Wednesday, May 3, 2017
Yesterday morning's sun lulled us into a sense of complacency, in the belief that the preceding days of unrelenting rain were finally concluded. How wrong we were. As soon as we returned home from our morning walk in the woods, the rain resumed throughout the rest of the day. There has been so much rain the ground cannot absorb it, and the forest floor is steeped with pools and mud puddles.

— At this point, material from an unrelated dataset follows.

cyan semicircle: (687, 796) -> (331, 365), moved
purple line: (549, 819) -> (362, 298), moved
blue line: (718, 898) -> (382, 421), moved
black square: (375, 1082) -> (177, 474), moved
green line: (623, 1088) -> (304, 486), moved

Each succeeding day's rain events simply adds to the saturation. So the hillside slumps are guaranteed to continue. We did see yesterday the first of the horsetails erupting out of the rich humus that has accumulated over the years in the forest. The absolute least favourite of the plants for me, those primitive horsetails. There was a time that only one discrete patch was present, but over the years they have steadily extended their range, and now cover quite a bit of the forest floor, interspersed of course, with other plants.
I began to notice a hint of competition last year, however, when I noted that the growing proliferation of an introduced species, dog strangulation vine, was edging out the horsetails from areas it had previously colonized. The vine on maturity throughout the summer months can bring down erect plants with its weight and its clutching, smothering habit is no boon for other plants.
In our garden, the heucheras, which always come through the cold months buried under feet of snow and ice, are beginning to thrive. One of my favourites, with bronze-gold foliage, looks in fine shape. It was planted several years ago and as it spreads I will be able to take pieces of it to plant elsewhere as I've done with others of the same type.
The Japanese spurge is now in flower, one of the earliest of the garden plants to do that, other than for spring-blooming bulbs, but even our tulips haven't yet bloomed. I'm hoping that some of the white trilliums that we discovered on a hillside in the ravine far from the trails, will make an appearance in the garden, since I transplanted a few last spring.
Things are coming along very nicely in the garden, so far. Even one of the peonies has, surprisingly, a Carl Rosenfeld type, has already made significant presence in the front garden, I was pleased to note. Right beside it is an old tree peony whose huge, fringed pink blooms are absolutely magnificent, is just beginning to show signs of new life.